A Justiça de São Paulo absolveu dois manifestantes suspeitos de incitar a violência em atos contra a Copa do Mundo no ano passado.

A decisão do juiz Marcelo Matias Pereira, proferida na sexta-feira (26), considera improcedente a ação penal e inocenta o estudante da USP Fábio Hideki Harano e o professor de inglês Rafael Lusvarghi de todas as acusações que restavam contra eles: desobediência, incitação ao crime, associação criminosa e resistência.

Na ocasião, Hideki e Lusvarghi foram considerados os primeiros líderes black bloc (tática usada por manifestantes que prega a depredação do patrimônio público e privado) identificados e presos pela polícia.

Em um trecho da sentença, o magistrado afirma não ter sido demonstrado que os dois fossem black blocs, "até porque se trajavam de forma bem diversa do vestuário utilizado por esses [roupas pretas]".
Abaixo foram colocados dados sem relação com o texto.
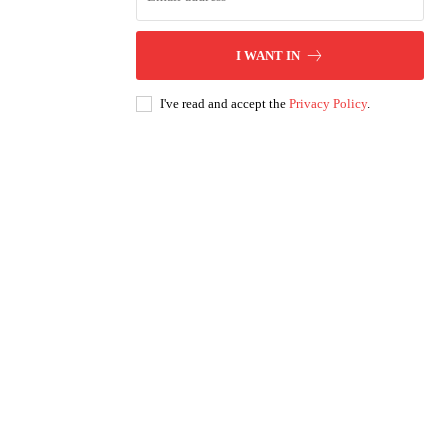
I WANT IN
I've read and accept the
Privacy Policy
.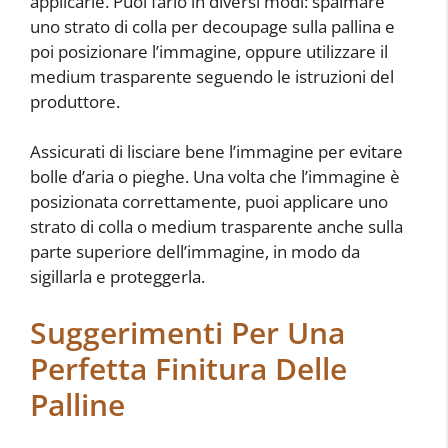
applicarle. Puoi farlo in diversi modi: spalmare
uno strato di colla per decoupage sulla pallina e
poi posizionare l’immagine, oppure utilizzare il
medium trasparente seguendo le istruzioni del
produttore.
Assicurati di lisciare bene l’immagine per evitare
bolle d’aria o pieghe. Una volta che l’immagine è
posizionata correttamente, puoi applicare uno
strato di colla o medium trasparente anche sulla
parte superiore dell’immagine, in modo da
sigillarla e proteggerla.
Suggerimenti Per Una
Perfetta Finitura Delle
Palline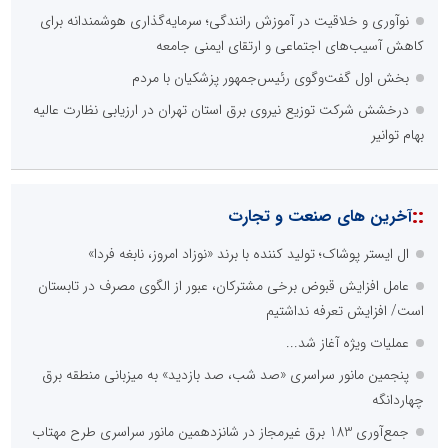
نوآوری و خلاقیت در آموزش رانندگی؛ سرمایه‌گذاری هوشمندانه برای
کاهش آسیب‌های اجتماعی و ارتقای ایمنی جامعه
بخش اول گفت‌وگوی رئیس‌جمهور پزشکیان با مردم
درخشش شرکت توزیع نیروی برق استان تهران در ارزیابی نظارت عالیه
بهام توانیر
::
آخرین های صنعت و تجارت
ال ایستر پوشاک؛ تولید کننده با برند «نوزاد امروز، نابغه فردا»
عامل افزایش قبوض برخی مشترکان، عبور از الگوی مصرف در تابستان
است/ افزایش تعرفه نداشتیم
عملیات ویژه آغاز شد...
پنجمین مانور سراسری «صد شب، صد بازدید» به میزبانی منطقه برق
چهاردانگه
جمع‌آوری 183 برق غیرمجاز در شانزدهمین مانور سراسری طرح مهتاب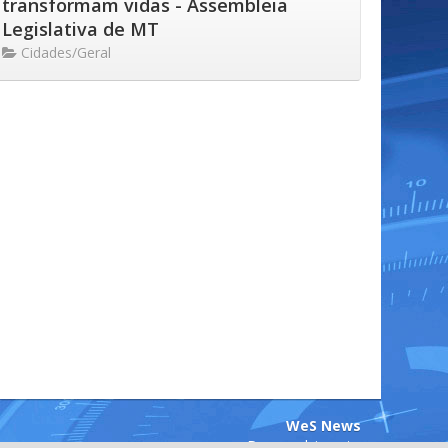
transformam vidas - Assembleia
Legislativa de MT
Cidades/Geral
WeS News
Desenvolvimento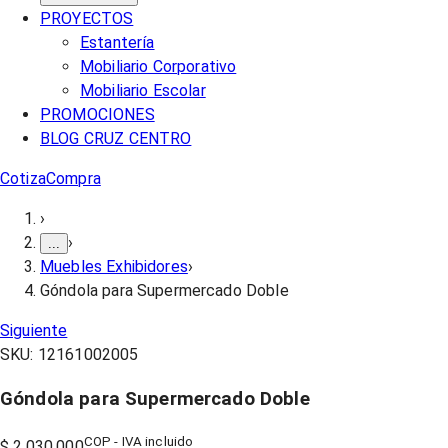
PROYECTOS
Estantería
Mobiliario Corporativo
Mobiliario Escolar
PROMOCIONES
BLOG CRUZ CENTRO
Cotiza
Compra
›
›
...
Muebles Exhibidores
›
Góndola para Supermercado Doble
Siguiente
SKU:
12161002005
Góndola para Supermercado Doble
COP - IVA incluido
$ 2.030.000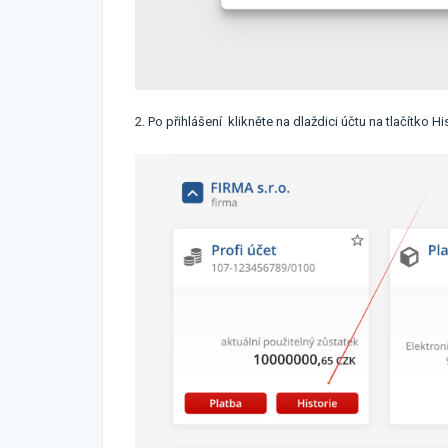
2. Po přihlášení klikněte na dlaždici účtu na tlačítko His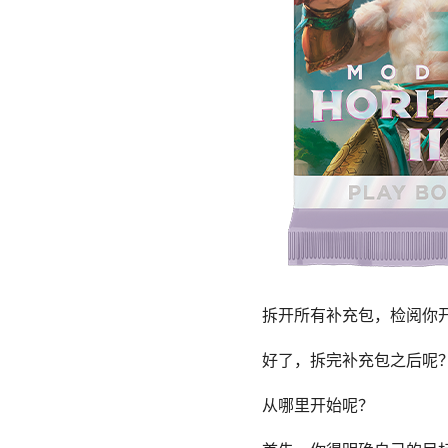
拆开所有补充包，检阅你
好了，拆完补充包之后呢
从哪里开始呢？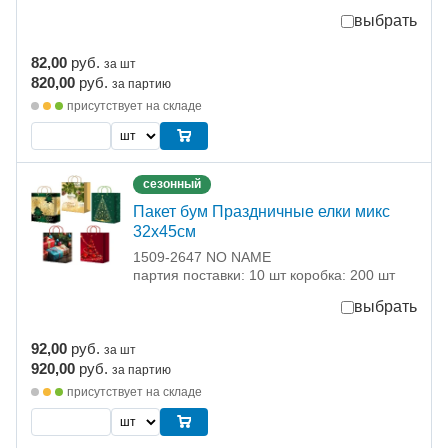
выбрать
82,00
руб.
за шт
820,00
руб.
за партию
присутствует на складе
сезонный
Пакет бум Праздничные елки микс
32х45см
1509-2647 NO NAME
партия поставки: 10 шт коробка: 200 шт
выбрать
92,00
руб.
за шт
920,00
руб.
за партию
присутствует на складе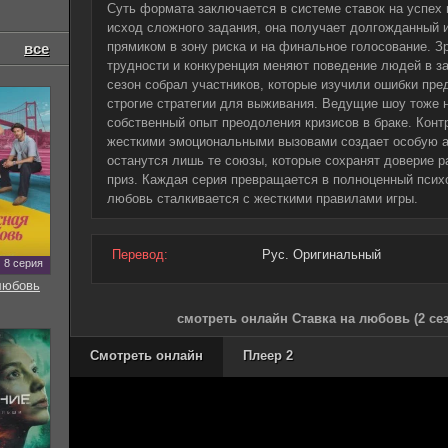
Суть формата заключается в системе ставок на успех 
исход сложного задания, она получает долгожданный 
прямиком в зону риска и на финальное голосование. З
все
трудности и конкуренция меняют поведение людей в з
сезон собрал участников, которые изучили ошибки пре
строгие стратегии для выживания. Ведущие шоу тоже н
собственный опыт преодоления кризисов в браке. Кон
жесткими эмоциональными вызовами создает особую 
останутся лишь те союзы, которые сохранят доверие 
приз. Каждая серия превращается в полноценный психо
любовь сталкивается с жесткими правилами игры.
Перевод:
Рус. Оригинальный
8 серия
любовь
смотреть онлайн Ставка на любовь (2 се
Смотреть онлайн
Плеер 2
"Outrossim, ficou muito fácil para a polícia eleger duas pessoas para acusá-las da prática de atos de vandalismo, visualizando entre todos, dois que mais se destacavam; vale dizer, Fábio, com seu capacete, e Rafael, com seu estilo exótico, já que, no dia, utilizava uma saia escocesa", diz outra parte do texto.

O juiz diz também que o fato de os réus terem conversado em certos momentos da manifestação não é suficiente para provar o crime de associação criminosa.

A decisão ainda cita um vídeo gravado no momento da prisão de Harano, no metrô Consolação, para refutar a acusação de desobediência. "Fábio permitiu a revista pessoal de seus pertences, tendo gritado alegando que não precisava ficar calado, o que não configura o crime de desobediência".

PORTE DE EXPLOSIVOS

Os réus já haviam sido absolvidos, em setembro de 2014, da acusação de porte de explosivos, que também fora imputada contra eles.

Na época, a Folha de S.Paulo revelou que os objetos tratados como explosivos pela polícia eram uma garrafa de Nescau com odor de gasolina e um frasco de fixador de tintas usado por artesãos.

Dois dias após a revelação, o juiz Marcelo Matias Pereira determinou a soltura dos réus, que estavam havia 45 dias presos. Segundo ele, a acusação estava "enfraquecida" diante da constatação.